Les organisations Greenpeace et Sortir du Nucléaire affirmèrent que le “transport le plus radioactif qui ait jamais eu lieu” concentrait “au moins deux fois plus de radioactivité que le total des pollutions radioactives émises par la catastrophe de Tchernobyl”.
Ce convoi était-il dangereux ?
Un interview dans le Monde de M.Thierry Charles, directeur de la sûreté en charge des transports des déchets à l’Institut de radioprotection et de sûreté nucléaire (IRSN), ramena l’événement à de plus justes proportions.
Quels types de déchets ce convoi contenait-il ? « L’opération de traitement sépare les matières énergétiques recyclables des déchets non recyclables, dits “ultimes”. Les combustibles usés contiennent en effet environ 95 % d’uranium et 1 % de plutonium qui peuvent être réutilisés pour produire de l’électricité.
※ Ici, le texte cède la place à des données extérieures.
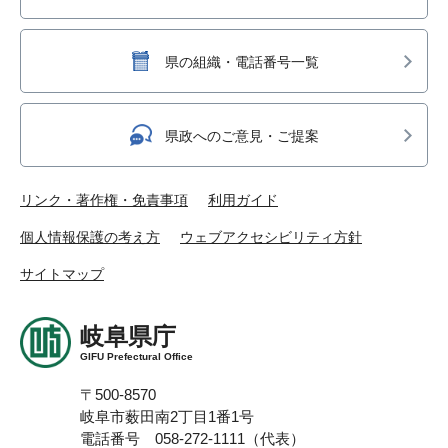
県の組織・電話番号一覧
県政へのご意見・ご提案
リンク・著作権・免責事項
利用ガイド
個人情報保護の考え方
ウェブアクセシビリティ方針
サイトマップ
岐阜県庁
GIFU Prefectural Office
〒500-8570
岐阜市薮田南2丁目1番1号
電話番号 058-272-1111（代表）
Les 4 % restants sont des produits de fission et des actinides mineurs générés par les réacteurs nucléaires. Ce sont ces déchets hautement radioactifs que la France renvoie en Allemagne. »
Comment la sûreté du convoi était-elle assurée ? « Les produits de fission et actinides sont tout d’abord coulés dans des blocs de verre pour assurer leur confinement. Ils sont ensuite placés dans des conteneurs en acier inoxydable dont le couvercle est soudé. Enfin, ces conteneurs sont disposés dans d’autres emballages en acier, les CASTOR, d’une épaisseur de 25 cm en moyenne. »
Le rôle de cet emballage est d’abord de confiner les matières fortement actives en cas d’accident. Ils doivent à cet effet satisfaire une batterie d’épreuves prévues par la réglementation internationale. Les Castor doivent aussi atténuer les radiations. Ils suivent une réglementation édictée par l’AIEA: le débit de dose, c’est-à-dire le niveau d’irradiation reçu par l’homme, ne doit pas dépasser 2 millisieverts par heure (2 mSv/h) au contact de l’emballage et 0,1 mSv/h à deux mètres du convoi. Il y a donc bien des radiations aux abords du convoi, mais d’après les mesures effectuées par Areva et par l’IRSN, le seuil maximum n’a pas été dépassé.
Au final, ce n’était pas dangereux. « C’est d’ailleurs la onzième fois qu’un train contenant de tels conteneurs est envoyé en Allemagne. Des déchets belges ou suisses sont aussi traités à La Hague et renvoyés dans leurs pays d’origine. Cette fois-ci, si les associations écologiques s’alarment, c’est que le convoi contient un grand nombre de conteneurs : il transporte onze Castors contenant 28 conteneurs chacun, soit 308 au total. En moyenne, les précédents convois en transportaient 240. Mais que l’on mette Mais que l’on mette dix ou onze Castor sur le train, cela ne change pas grand chose … . »
Questions de fond
Les convois de déchets radioactifs sont pour certains militants antinucléaires une cause emblématique. Mais que dirait-on si de guerre lasse on plantait ces déchets en pleine nature ? Après-tout si l’on traite et vitrifie ces matières radioactives, c’est pour protéger l’environnement !
Les habitants de Gorleben redoutent que ces déchets soient un jour stockés et pas seulement entreposés comme il est prévu. L’argument selon lequel il ne fallait pas entreposer les déchets vitrifiés est-il justifié ? Les ingénieurs allemands sont parmi les meilleurs du monde. Les installations de Gorleben présentent la garantie de leur savoir-faire. Retourner les déchets dans les centrales en les dispersant comme aux USA multiplierait les lieux de stockage.
Nos grandes nations industrielles doivent gérer jusqu’au bout leurs déchets nucléaires. Sur ces graves sujets, il faudrait donner davantage la parole aux ingénieurs et scientifiques.